Thinking is like playing tennis, driving a car, or dieting. It can be done well or badly. In modern education jargon, good thinkers are called critical thinkers. Critical thinkers have a mix of attitudes, skills, and habits that set them apart from sloppy thinkers. Are you a critical thinker? Test yourself by answering these questions.
- Are you a successful problem-solver?
- When you face a problem or mystery, do you always seek the simplest adequate solution or explanation instead of a needlessly complex one?
- Before you make a decision, do you first gather as many relevant facts as time permits?
- Do you embrace a belief because it is supported by compelling evidence and sound arguments and not merely because it is popular or consoling?
- Can you explain and defend your beliefs and practices capably?
- Are your beliefs coherent so that some of them don't contradict others?
- Do you use language with precision and clarity?

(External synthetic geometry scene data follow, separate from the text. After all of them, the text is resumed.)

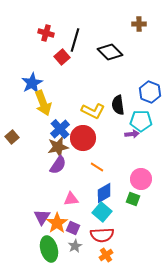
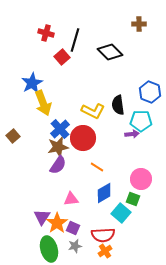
brown square: moved 1 px right, 1 px up
cyan square: moved 19 px right, 1 px down
red semicircle: moved 1 px right
gray star: rotated 16 degrees clockwise
orange cross: moved 1 px left, 4 px up
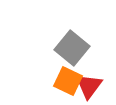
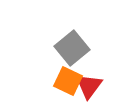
gray square: rotated 12 degrees clockwise
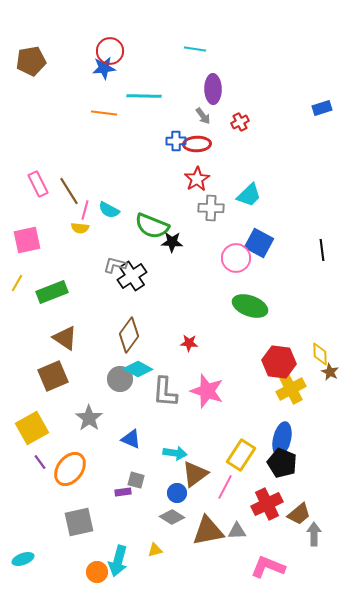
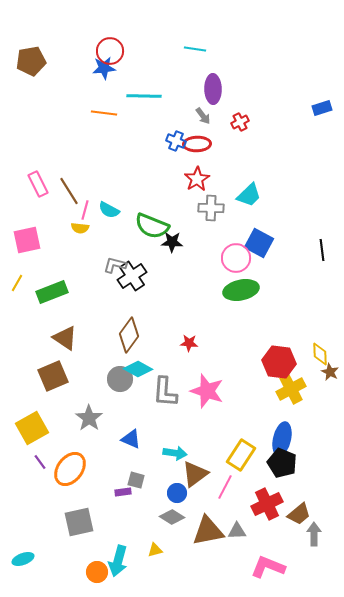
blue cross at (176, 141): rotated 24 degrees clockwise
green ellipse at (250, 306): moved 9 px left, 16 px up; rotated 32 degrees counterclockwise
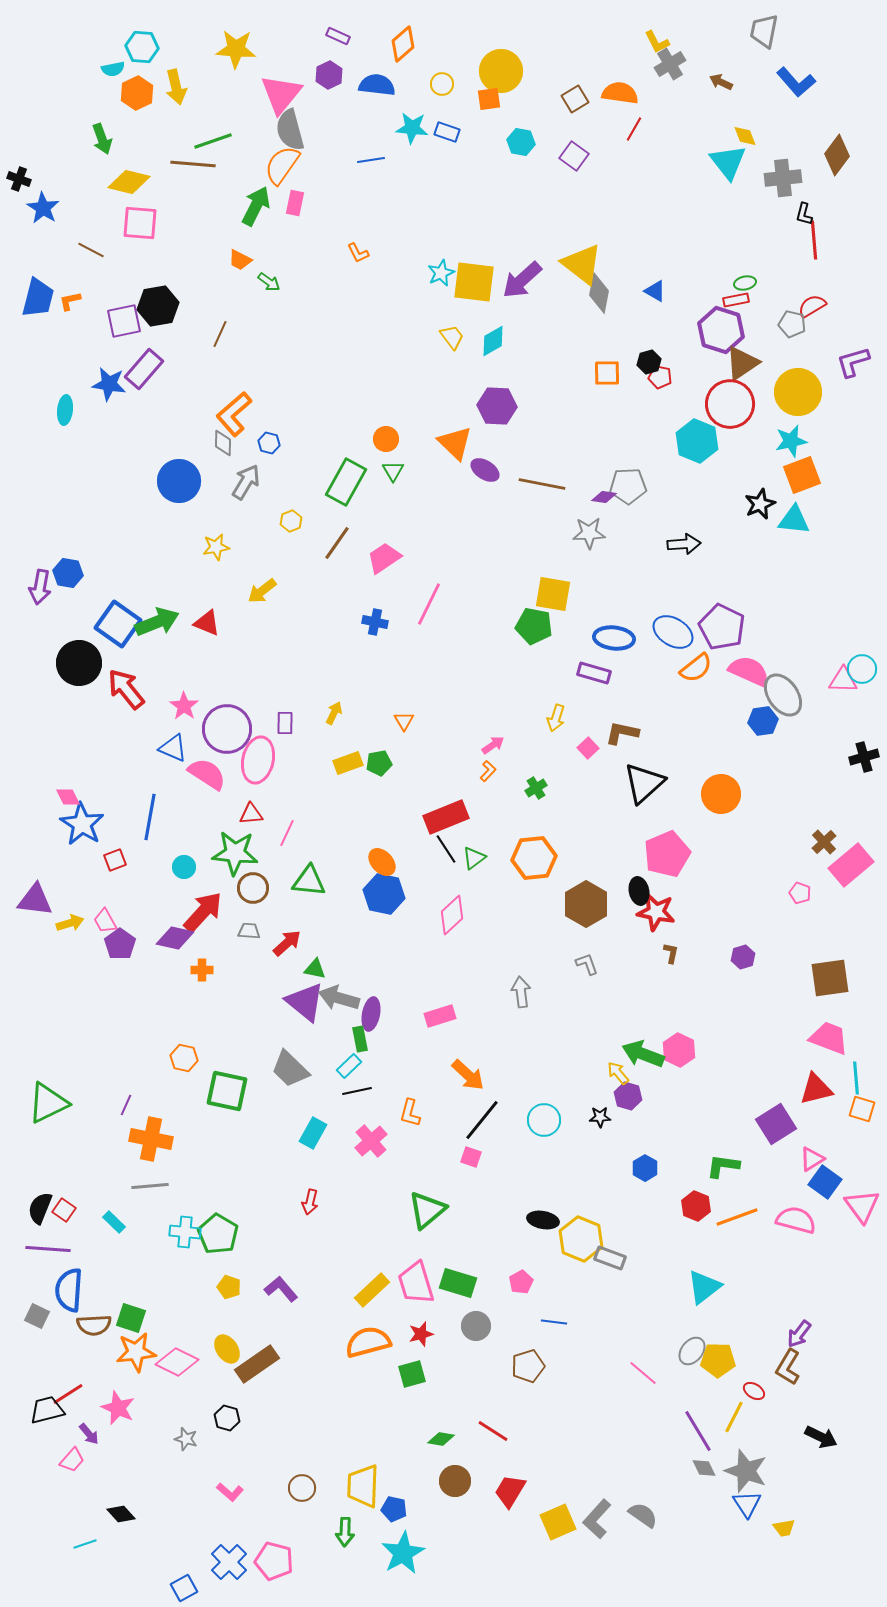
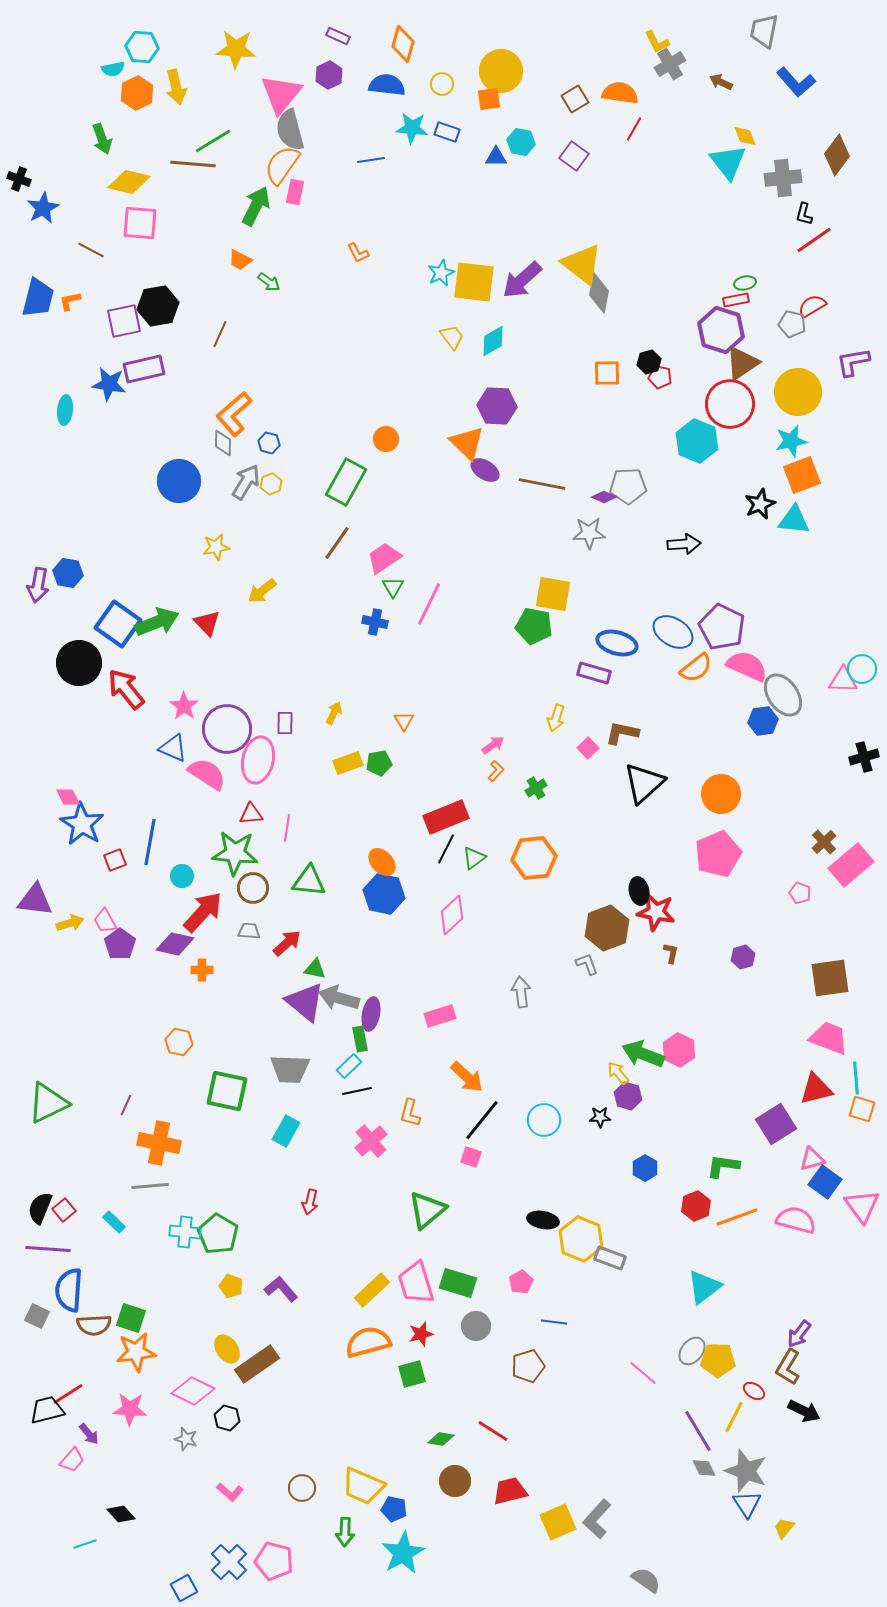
orange diamond at (403, 44): rotated 33 degrees counterclockwise
blue semicircle at (377, 85): moved 10 px right
green line at (213, 141): rotated 12 degrees counterclockwise
pink rectangle at (295, 203): moved 11 px up
blue star at (43, 208): rotated 12 degrees clockwise
red line at (814, 240): rotated 60 degrees clockwise
blue triangle at (655, 291): moved 159 px left, 134 px up; rotated 30 degrees counterclockwise
purple L-shape at (853, 362): rotated 6 degrees clockwise
purple rectangle at (144, 369): rotated 36 degrees clockwise
orange triangle at (455, 443): moved 12 px right
green triangle at (393, 471): moved 116 px down
purple diamond at (604, 497): rotated 15 degrees clockwise
yellow hexagon at (291, 521): moved 20 px left, 37 px up
purple arrow at (40, 587): moved 2 px left, 2 px up
red triangle at (207, 623): rotated 24 degrees clockwise
blue ellipse at (614, 638): moved 3 px right, 5 px down; rotated 9 degrees clockwise
pink semicircle at (749, 671): moved 2 px left, 5 px up
orange L-shape at (488, 771): moved 8 px right
blue line at (150, 817): moved 25 px down
pink line at (287, 833): moved 5 px up; rotated 16 degrees counterclockwise
black line at (446, 849): rotated 60 degrees clockwise
pink pentagon at (667, 854): moved 51 px right
cyan circle at (184, 867): moved 2 px left, 9 px down
brown hexagon at (586, 904): moved 21 px right, 24 px down; rotated 9 degrees clockwise
purple diamond at (175, 938): moved 6 px down
orange hexagon at (184, 1058): moved 5 px left, 16 px up
gray trapezoid at (290, 1069): rotated 42 degrees counterclockwise
orange arrow at (468, 1075): moved 1 px left, 2 px down
cyan rectangle at (313, 1133): moved 27 px left, 2 px up
orange cross at (151, 1139): moved 8 px right, 4 px down
pink triangle at (812, 1159): rotated 16 degrees clockwise
red hexagon at (696, 1206): rotated 16 degrees clockwise
red square at (64, 1210): rotated 15 degrees clockwise
yellow pentagon at (229, 1287): moved 2 px right, 1 px up
pink diamond at (177, 1362): moved 16 px right, 29 px down
pink star at (118, 1408): moved 12 px right, 1 px down; rotated 20 degrees counterclockwise
black arrow at (821, 1437): moved 17 px left, 26 px up
yellow trapezoid at (363, 1486): rotated 69 degrees counterclockwise
red trapezoid at (510, 1491): rotated 45 degrees clockwise
gray semicircle at (643, 1515): moved 3 px right, 65 px down
yellow trapezoid at (784, 1528): rotated 140 degrees clockwise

- Are you a good listener?
- Do you strive to be objective and even-handed in your evaluation of people, products, services, and organizations?
- Are you aware that your perceptions can be distorted by your beliefs, expectations, biases, and state of mind?
- Are you aware that your memory is selective and constructive and seldom provides a literal report of the past?
- Are you willing to hear or read an elaboration or defense of a position that strikes you initially as weird, foolish, far-fetched, or immoral?
- Do you have the courage to reevaluate a long-cherished belief and to acknowledge that it may be mistaken?
- Do you successfully detect bias, special pleading, code words, propaganda, and exaggeration in what you hear or read?
- Do you scrupulously avoid lying, exaggerating, and treating speculation, gossip, or rumor as fact, in order to influence or persuade others?
- Are you aware that many TV programs, films, and publications deviate from the historical record and contradict well-established scientific laws and theories?
- Do you regularly read books, newspapers, magazines, and other publications?
- Do you balance your reading to expose yourself to a variety of views and perspectives?
- Do you participate regularly in serious, civil conversations about significant issues in the news?
- Do you detect common fallacies in reasoning such as stereotyping, hasty generalization, ad hominem, the slippery slope, and others? And finally,
- Do you strive to avoid the use of such fallacies in your own reasoning?
You have now completed the self-evaluation stage of the critical thinking test. Hopefully you answered "yes" to every question. To complete the critical thinking test, you need to move to peer evaluation. Ask a person who knows you well and whom you consider to be a critical thinker to evaluate you using these same questions. Then, compare the two sets of answers. If there is a discrepancy between your answer and your peer evaluator's answer to a particular question, ask your peer evaluator for an explanation. Oops! I forgot one important question in the critical thinking test: "Do you welcome and act upon constructive criticism?"